The European Union warned Greek lawmakers yesterday (28 June) that their country faced immediate default unless they approve a hated austerity plan, as strikers began new mass protests against the EU/IMF-imposed measures.
With the Greek parliament debating a raft of spending cuts, tax rises and privatisations, the EU's top economic official, Olli Rehn, dismissed reports that Brussels was working on fallback options to keep Greece afloat if the plan was rejected.
"The only way to avoid immediate default is for parliament to endorse the revised economic programme […] [It] must be approved if the next tranche of financial assistance is to be released," he said in a statement.
"To those who speculate about other options, let me say this clearly: there is no Plan B to avoid default," Rehn said.
Preparing for Plan B
The blunt alternative was underscored by Bank of England Governor Mervyn King, who told British parliamentarians that policymakers were working on ways to limit the damage from a potential default on Greece's 340-billion-euro debt pile.
"What we're doing is to say there is sufficient concern in the market about the possibility of default for us to think about contingency plans and the consequences of this event," he said.
He urged greater transparency about sovereign exposures to prevent a sudden, broad-based loss of confidence in European banks in the event of a Greek default, which could trigger a new credit crunch.
With Greece close to bankruptcy, trade unions filled the streets surrounding the Parliament to try to prevent lawmakers approving the painful measures in votes today (29 June) and tomorrow (30 June).
"We expect a dynamic and massive participation in the strike and the march to the centre of Athens. We will have 48 hours of working people, unemployed, young people in the streets," ADEDY public sector union leader Spyros Papaspyros told Reuters.
Some 5,000 police have been drafted into central Athens, mostly to protect parliament.
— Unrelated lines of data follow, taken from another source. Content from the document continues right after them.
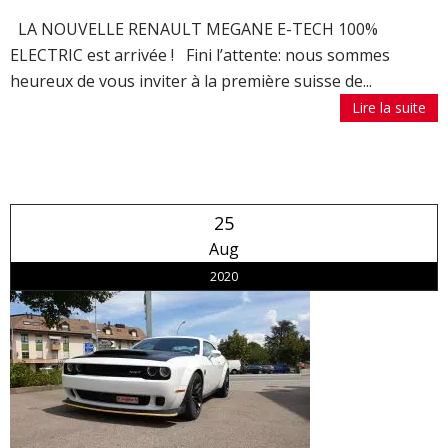
LA NOUVELLE RENAULT MEGANE E-TECH 100%
ELECTRIC est arrivée ! Fini l’attente: nous sommes
heureux de vous inviter à la première suisse de...
Lire la suite
25
Aug
2020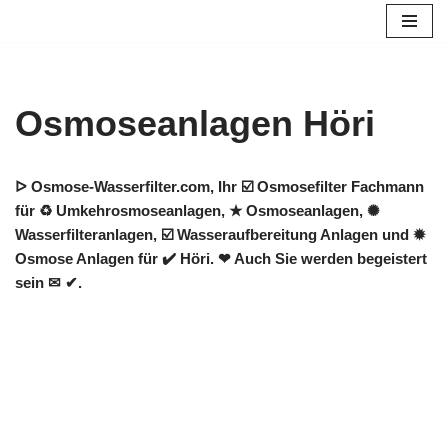
Zum
Inhalt
springen
Osmoseanlagen Höri
ᐅ Osmose-Wasserfilter.com, Ihr ☑️ Osmosefilter Fachmann
für ♻ Umkehrosmoseanlagen, ★ Osmoseanlagen, ✺
Wasserfilteranlagen, ☑️ Wasseraufbereitung Anlagen und ✹
Osmose Anlagen für ✔️ Höri. ❤ Auch Sie werden begeistert
sein ✉ ✔.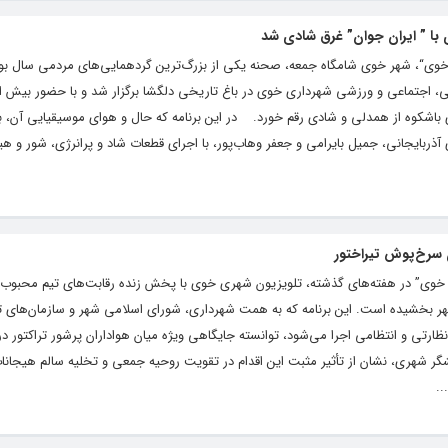
ی با ” ایران جوان” غرق شادی شد
 خوی“، شهر خوی شامگاه جمعه، صحنه‌ یکی از بزرگ‌ترین گردهمایی‌های مردمی سال ب
ی باشکوه از همدلی و شادی رقم خورد. در این برنامه که حال و هوای موسیقیایی آن، ب
ای آذربایجانی، جمیل بایرامی و جعفر وهاب‌پور، با اجرای قطعات شاد و پرانرژی، شور و ه
ن سرخ‌پوش تیراختور
 خوی” در هفته‌های گذشته، تلویزیون شهری خوی با پخش زنده رقابت‌های تیم محبوب 
هر بخشیده است. این برنامه که به همت شهرداری، شورای اسلامی شهر و سازمان‌های ت
ارتی و انتظامی اجرا می‌شود، توانسته جایگاهی ویژه میان هواداران پرشور تراکتور در
شگر شهری، نشان از تأثیر مثبت این اقدام در تقویت روحیه جمعی و تخلیه سالم هیجانا
..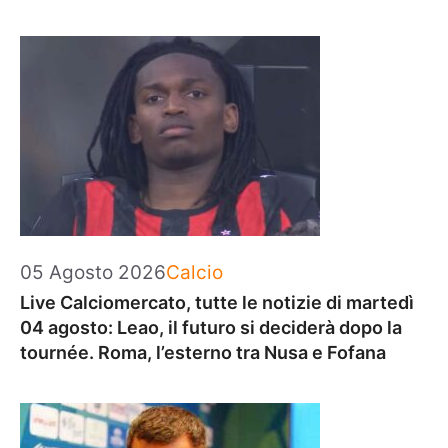
Categorie
05 Agosto 2026
Calcio
Live Calciomercato, tutte le notizie di martedì
04 agosto: Leao, il futuro si deciderà dopo la
tournée. Roma, l’esterno tra Nusa e Fofana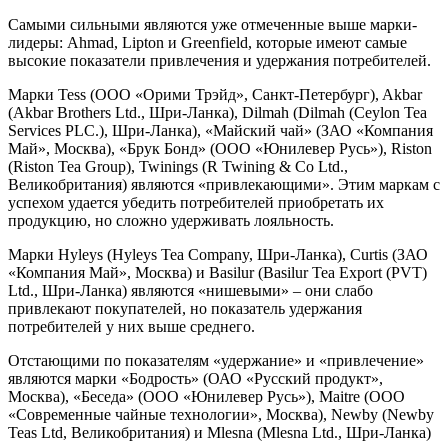
Самыми сильными являются уже отмеченные выше марки-
лидеры: Ahmad, Lipton и Greenfield, которые имеют самые
высокие показатели привлечения и удержания потребителей.
Марки Tess (ООО «Орими Трэйд», Санкт-Петербург), Akbar
(Akbar Brothers Ltd., Шри-Ланка), Dilmah (Dilmah (Ceylon Tea
Services PLC.), Шри-Ланка), «Майский чай» (ЗАО «Компания
Май», Москва), «Брук Бонд» (ООО «Юнилевер Русь»), Riston
(Riston Tea Group), Twinings (R Twining & Co Ltd.,
Великобритания) являются «привлекающими». Этим маркам с
успехом удается убедить потребителей приобретать их
продукцию, но сложно удерживать лояльность.
Марки Hyleys (Hyleys Tea Company, Шри-Ланка), Curtis (ЗАО
«Компания Май», Москва) и Basilur (Basilur Tea Export (PVT)
Ltd., Шри-Ланка) являются «нишевыми» – они слабо
привлекают покупателей, но показатель удержания
потребителей у них выше среднего.
Отстающими по показателям «удержание» и «привлечение»
являются марки «Бодрость» (ОАО «Русский продукт»,
Москва), «Беседа» (ООО «Юнилевер Русь»), Maitre (ООО
«Современные чайные технологии», Москва), Newby (Newby
Teas Ltd, Великобритания) и Mlesna (Mlesna Ltd., Шри-Ланка)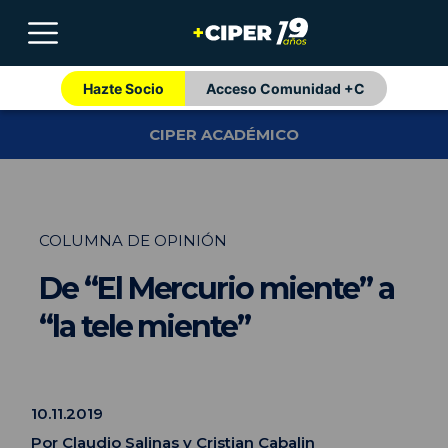
Hazte Socio
Acceso Comunidad +C
CIPER ACADÉMICO
COLUMNA DE OPINIÓN
De “El Mercurio miente” a
“la tele miente”
10.11.2019
Por
Claudio Salinas
y
Cristian Cabalin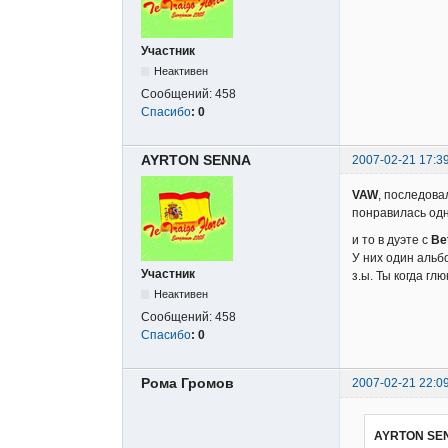
Участник
Неактивен
Сообщений:
458
Спасибо
:
0
AYRTON SENNA
2007-02-21 17:3
VAW
, последовал
понравилась одн
и то в дуэте с
Be
У них один альб
Участник
з.ы. Ты когда гл
Неактивен
Сообщений:
458
Спасибо
:
0
Рома Громов
2007-02-21 22:0
AYRTON SEN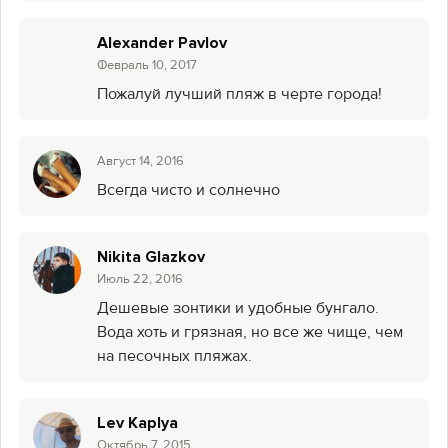
Alexander Pavlov
Февраль 10, 2017
Пожалуй лучший пляж в черте города!
Август 14, 2016
Всегда чисто и солнечно
Nikita Glazkov
Июль 22, 2016
Дешевые зонтики и удобные бунгало.
Вода хоть и грязная, но все же чище, чем
на песочных пляжах.
Lev Kaplya
Октябрь 7, 2015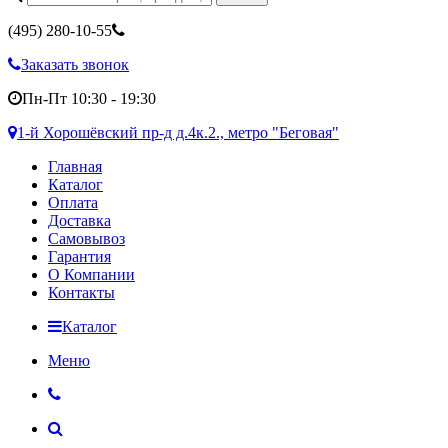
(495)
280-10-55
Заказать звонок
Пн-Пт 10:30 - 19:30
1-й Хорошёвский пр-д д.4к.2., метро "Беговая"
Главная
Каталог
Оплата
Доставка
Самовывоз
Гарантия
О Компании
Контакты
Каталог
Меню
Police fired tear gas to disperse a small group of youths throwing sticks and bottles on Tuesday during an otherwise peaceful protest by thousands in Syntagma Square outside the neoclassical legislature building.
Eyes on the markets
The EU and IMF have said Greece must enact both the five-year austerity plan, with 28.6 billion euros in savings, and key implementing laws for structural reforms and state asset sales to secure the next 12-billion-euro slice of aid in July.
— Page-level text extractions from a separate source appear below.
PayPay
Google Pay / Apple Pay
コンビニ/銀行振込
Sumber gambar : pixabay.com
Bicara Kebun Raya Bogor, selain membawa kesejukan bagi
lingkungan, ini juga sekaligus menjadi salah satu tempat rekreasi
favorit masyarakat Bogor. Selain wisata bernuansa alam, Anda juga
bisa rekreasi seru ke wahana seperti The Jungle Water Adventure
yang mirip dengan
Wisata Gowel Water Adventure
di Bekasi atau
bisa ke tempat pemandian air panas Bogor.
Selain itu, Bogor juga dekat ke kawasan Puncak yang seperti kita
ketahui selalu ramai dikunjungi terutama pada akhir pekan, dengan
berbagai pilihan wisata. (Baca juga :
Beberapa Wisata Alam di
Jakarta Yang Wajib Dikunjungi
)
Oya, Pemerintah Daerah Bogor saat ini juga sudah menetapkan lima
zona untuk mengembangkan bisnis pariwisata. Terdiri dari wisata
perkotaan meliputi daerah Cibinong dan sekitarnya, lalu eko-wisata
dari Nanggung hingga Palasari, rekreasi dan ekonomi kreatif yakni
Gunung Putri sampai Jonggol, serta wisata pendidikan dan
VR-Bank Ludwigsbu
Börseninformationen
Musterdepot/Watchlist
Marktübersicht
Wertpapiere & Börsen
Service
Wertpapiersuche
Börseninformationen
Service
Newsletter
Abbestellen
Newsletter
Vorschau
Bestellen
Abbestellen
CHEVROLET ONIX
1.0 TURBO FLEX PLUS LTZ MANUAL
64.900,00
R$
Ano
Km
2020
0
Without that, Athens would run out of money within weeks.
The cost of insuring Greek debt against default and short-dated government bond yields rose yesterday as investors remained nervous before the parliamentary votes.
However the euro was broadly steady, with fears of a default offset by signs that eurozone authorities are making progress with banks on a voluntary rollover of Greek debt.
Prime Minister George Papandreou's Socialists hold a narrow majority with 155 seats in the 300-member legislature, but a handful of lawmakers have defected and others have threatened to vote against some or all of the measures, putting the outcome in doubt.
New Finance Minister Evangelos Venizelos, a PASOK party heavyweight, has tried to woo wavering backbenchers by promising a renegotiation of the balance of the programme towards promoting economic growth in September.
Rehn offered some encouragement to Greece on that front, saying he would support the government's plan to reform the tax system later this year to broaden the tax base, simplify the tax code and reduce tax rates in a fiscally neutral way.
If Greece approves the legislation, eurozone finance ministers meeting in Brussels on Sunday are likely to agree to release the next aid tranche, with the IMF following on 5 July.
Attention will then switch to putting together a second rescue package for Greece of about the same magnitude as the initial 110-billion-euro bailout agreed last year.
The new programme would involve some 30 billion euros in private sector participation via a "voluntary" rollover of maturing debt, a similar sum from privatisation revenues and an expected 55 billion euros in new official funding.
Eurozone banks and insurers are considering a French plan outlined by President Nicolas Sarkozy earlier this week under which private bondholders would reinvest half of the proceeds of maturing Greek debt in new 30-year bonds paying 5.5% interest plus a bonus linked to Greece's GDP growth rate.
Of the other half, 30% would be cashed out and 20% would be invested in zero-coupon AAA securities with deferred interest that might be issued or guaranteed by the eurozone rescue fund, officials and banking sources said.
French banks have the largest foreign private sector exposure to Greece, followed by Germany. German bankers voiced interest in the "French model", while credit ratings agencies withheld comment pending details of the scheme.
Standard & Poor's said on Monday it was too soon to judge the ratings impact of the private debt rollover being put together for Greece, which it had not yet seen, but did not rule out avoiding a downgrade to default.
Asked if he could imagine a solution in which private creditors voluntarily contributed to a Greek rescue package without triggering an S&P downgrade, Moritz Kraemer, head of European sovereign ratings, told Austrian television:
"It is conceivable depending on the situation. That is why I say it is not possible at all to draw a final conclusion on this in the current situation."
In Berlin, visiting Chinese Prime Minister Wen Jiabao said Beijing had faith in the European economy and the euro and was optimistic that Europe could overcome its temporary challenge.
As in the past, he gave a vague commitment to buying eurozone debt without specifying countries or amounts.